*** Data for analysis
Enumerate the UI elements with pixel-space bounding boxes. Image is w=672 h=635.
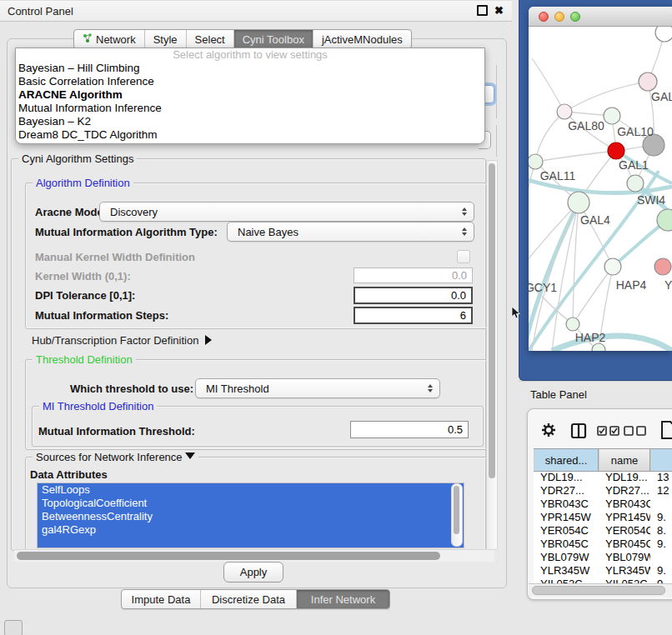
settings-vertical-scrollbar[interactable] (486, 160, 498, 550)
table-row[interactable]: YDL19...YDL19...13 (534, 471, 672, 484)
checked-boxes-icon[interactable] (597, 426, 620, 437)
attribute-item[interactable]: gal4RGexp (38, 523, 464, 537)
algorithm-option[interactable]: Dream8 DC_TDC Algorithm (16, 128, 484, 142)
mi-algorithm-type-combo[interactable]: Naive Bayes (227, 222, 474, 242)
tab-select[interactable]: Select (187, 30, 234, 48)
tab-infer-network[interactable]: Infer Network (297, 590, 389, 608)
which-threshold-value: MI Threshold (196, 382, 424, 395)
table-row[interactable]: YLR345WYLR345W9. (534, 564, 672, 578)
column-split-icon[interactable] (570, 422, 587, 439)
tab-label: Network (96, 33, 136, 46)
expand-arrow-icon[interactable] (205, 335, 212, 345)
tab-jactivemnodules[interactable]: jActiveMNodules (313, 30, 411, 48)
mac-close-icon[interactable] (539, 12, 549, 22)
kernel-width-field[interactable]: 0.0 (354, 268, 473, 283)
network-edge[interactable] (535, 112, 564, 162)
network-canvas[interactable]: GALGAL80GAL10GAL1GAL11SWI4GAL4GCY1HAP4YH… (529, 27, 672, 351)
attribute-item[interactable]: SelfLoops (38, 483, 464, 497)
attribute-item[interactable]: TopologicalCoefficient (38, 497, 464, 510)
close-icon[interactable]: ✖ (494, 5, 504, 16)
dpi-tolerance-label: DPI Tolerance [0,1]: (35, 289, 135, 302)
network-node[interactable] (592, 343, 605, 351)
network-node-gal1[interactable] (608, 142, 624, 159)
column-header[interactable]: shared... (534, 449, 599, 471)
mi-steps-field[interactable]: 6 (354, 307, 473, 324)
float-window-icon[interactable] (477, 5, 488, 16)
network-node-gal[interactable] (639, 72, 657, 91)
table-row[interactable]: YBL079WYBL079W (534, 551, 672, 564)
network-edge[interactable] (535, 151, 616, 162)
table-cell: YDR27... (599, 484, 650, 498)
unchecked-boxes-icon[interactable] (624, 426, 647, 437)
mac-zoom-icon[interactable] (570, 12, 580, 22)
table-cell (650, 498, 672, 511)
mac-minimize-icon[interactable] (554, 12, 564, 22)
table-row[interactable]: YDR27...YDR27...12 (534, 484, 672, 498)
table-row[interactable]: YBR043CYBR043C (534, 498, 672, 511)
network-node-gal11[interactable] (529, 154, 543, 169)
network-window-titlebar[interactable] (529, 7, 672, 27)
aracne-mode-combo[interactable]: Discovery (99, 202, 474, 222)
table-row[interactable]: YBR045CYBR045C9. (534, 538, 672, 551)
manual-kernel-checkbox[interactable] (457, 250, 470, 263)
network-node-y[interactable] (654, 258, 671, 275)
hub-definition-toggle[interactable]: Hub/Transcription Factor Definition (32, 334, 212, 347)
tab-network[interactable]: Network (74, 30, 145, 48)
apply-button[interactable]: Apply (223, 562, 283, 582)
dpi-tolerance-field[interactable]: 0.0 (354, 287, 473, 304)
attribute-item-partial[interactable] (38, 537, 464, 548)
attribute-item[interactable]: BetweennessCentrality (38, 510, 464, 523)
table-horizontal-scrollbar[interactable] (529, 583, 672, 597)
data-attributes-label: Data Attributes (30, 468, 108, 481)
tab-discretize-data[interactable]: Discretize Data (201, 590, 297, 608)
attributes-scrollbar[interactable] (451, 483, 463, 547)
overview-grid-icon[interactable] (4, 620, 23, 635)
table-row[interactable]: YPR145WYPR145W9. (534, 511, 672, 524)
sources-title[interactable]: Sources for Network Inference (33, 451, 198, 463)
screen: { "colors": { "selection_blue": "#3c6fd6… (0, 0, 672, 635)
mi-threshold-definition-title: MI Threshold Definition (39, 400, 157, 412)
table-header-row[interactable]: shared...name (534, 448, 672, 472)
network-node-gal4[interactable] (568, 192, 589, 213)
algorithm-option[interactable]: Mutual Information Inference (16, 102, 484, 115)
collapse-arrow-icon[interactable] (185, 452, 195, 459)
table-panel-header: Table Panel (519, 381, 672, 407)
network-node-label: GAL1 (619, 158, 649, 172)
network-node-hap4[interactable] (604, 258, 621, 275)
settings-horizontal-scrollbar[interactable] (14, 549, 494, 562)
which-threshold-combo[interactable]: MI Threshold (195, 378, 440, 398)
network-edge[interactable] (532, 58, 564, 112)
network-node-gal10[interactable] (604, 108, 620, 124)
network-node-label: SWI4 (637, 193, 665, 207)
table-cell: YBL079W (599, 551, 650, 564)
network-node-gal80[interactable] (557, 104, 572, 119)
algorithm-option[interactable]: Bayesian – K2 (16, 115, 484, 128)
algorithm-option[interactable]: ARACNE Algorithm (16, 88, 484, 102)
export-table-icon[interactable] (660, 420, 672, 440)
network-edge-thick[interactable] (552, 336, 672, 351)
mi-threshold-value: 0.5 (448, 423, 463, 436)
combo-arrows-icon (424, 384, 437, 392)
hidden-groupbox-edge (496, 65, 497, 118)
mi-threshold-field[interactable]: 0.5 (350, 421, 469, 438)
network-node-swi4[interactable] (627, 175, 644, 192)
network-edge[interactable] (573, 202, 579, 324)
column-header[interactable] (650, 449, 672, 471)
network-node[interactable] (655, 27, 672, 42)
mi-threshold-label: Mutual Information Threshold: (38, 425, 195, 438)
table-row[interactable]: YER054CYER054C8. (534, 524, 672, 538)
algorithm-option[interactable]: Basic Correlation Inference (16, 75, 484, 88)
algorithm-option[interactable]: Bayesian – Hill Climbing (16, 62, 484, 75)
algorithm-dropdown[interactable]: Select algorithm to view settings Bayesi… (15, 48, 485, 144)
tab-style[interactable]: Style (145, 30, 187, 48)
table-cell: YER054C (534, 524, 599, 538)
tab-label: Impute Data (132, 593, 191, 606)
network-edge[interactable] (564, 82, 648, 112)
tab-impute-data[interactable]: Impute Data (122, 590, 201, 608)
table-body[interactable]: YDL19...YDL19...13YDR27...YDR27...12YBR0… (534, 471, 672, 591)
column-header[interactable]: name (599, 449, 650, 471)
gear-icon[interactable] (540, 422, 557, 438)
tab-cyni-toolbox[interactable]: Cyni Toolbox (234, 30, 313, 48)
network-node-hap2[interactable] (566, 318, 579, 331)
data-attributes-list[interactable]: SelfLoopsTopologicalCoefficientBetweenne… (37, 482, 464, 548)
******
*** Data for analysis
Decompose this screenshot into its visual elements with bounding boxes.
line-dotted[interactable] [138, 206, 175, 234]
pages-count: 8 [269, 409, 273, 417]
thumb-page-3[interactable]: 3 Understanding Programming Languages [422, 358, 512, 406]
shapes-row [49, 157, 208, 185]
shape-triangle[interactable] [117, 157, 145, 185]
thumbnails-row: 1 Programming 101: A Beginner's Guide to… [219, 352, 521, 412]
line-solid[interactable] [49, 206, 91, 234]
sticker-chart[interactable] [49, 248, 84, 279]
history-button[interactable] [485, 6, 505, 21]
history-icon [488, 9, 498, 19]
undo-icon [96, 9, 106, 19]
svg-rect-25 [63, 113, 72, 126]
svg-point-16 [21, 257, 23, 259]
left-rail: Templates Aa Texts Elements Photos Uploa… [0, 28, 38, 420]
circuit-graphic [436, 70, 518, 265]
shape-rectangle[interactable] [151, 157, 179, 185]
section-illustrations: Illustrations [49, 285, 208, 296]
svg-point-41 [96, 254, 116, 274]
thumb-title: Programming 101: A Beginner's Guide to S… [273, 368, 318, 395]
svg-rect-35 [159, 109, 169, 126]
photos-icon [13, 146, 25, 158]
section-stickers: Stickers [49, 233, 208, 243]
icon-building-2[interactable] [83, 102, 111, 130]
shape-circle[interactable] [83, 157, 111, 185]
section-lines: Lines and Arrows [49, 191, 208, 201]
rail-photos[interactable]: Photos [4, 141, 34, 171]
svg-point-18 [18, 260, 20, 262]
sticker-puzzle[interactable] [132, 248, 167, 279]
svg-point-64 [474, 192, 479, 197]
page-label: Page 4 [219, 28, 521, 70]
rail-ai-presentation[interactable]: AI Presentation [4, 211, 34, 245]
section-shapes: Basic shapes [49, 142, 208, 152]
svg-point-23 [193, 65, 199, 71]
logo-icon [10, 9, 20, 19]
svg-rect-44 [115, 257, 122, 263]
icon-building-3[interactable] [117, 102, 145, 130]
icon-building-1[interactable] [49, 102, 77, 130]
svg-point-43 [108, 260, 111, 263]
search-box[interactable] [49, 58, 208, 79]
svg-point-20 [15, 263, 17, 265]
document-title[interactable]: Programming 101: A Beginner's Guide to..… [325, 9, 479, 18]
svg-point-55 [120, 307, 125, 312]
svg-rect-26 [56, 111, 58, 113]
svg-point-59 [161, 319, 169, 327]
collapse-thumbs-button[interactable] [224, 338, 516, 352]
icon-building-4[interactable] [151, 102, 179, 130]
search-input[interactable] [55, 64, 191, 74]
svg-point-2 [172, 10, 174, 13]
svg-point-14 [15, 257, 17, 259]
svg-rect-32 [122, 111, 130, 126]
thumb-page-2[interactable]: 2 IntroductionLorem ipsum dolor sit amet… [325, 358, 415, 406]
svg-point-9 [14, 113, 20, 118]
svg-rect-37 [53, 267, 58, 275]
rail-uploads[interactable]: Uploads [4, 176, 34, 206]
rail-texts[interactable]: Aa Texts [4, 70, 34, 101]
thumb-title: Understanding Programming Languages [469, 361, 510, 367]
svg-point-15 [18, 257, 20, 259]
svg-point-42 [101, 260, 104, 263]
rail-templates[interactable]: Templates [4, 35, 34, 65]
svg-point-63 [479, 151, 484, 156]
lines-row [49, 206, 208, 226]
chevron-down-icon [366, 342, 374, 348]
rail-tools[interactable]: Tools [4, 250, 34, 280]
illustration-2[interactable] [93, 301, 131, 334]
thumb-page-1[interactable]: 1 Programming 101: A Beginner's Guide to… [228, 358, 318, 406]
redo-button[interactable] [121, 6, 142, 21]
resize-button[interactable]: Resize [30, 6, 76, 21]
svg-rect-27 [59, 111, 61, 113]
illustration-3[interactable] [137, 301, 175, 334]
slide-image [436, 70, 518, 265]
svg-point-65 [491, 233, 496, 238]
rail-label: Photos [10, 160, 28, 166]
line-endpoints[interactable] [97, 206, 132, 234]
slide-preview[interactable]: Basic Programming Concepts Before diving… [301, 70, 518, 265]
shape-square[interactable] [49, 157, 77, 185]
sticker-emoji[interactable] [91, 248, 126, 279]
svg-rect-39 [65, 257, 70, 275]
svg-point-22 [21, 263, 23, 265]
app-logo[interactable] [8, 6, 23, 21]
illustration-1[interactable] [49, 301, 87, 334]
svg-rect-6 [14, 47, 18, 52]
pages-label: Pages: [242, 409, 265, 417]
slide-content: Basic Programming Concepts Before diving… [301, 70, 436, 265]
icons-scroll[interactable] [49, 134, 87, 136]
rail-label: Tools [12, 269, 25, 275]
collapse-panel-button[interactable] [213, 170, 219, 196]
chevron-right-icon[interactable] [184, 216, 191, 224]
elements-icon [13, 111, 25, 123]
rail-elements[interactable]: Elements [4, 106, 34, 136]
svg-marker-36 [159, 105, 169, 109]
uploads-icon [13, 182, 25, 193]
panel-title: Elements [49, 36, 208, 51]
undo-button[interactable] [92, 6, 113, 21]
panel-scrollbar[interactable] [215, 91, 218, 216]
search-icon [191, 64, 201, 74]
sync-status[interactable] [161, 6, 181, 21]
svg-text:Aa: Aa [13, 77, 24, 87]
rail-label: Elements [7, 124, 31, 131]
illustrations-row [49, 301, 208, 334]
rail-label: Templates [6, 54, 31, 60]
******
__What is expected__
When the word "shared" turns up on a line of the material above, copy that line.

__Output of the exercise__
column-header[interactable]: shared... (534, 449, 599, 471)
table-header-row[interactable]: shared...name (534, 448, 672, 472)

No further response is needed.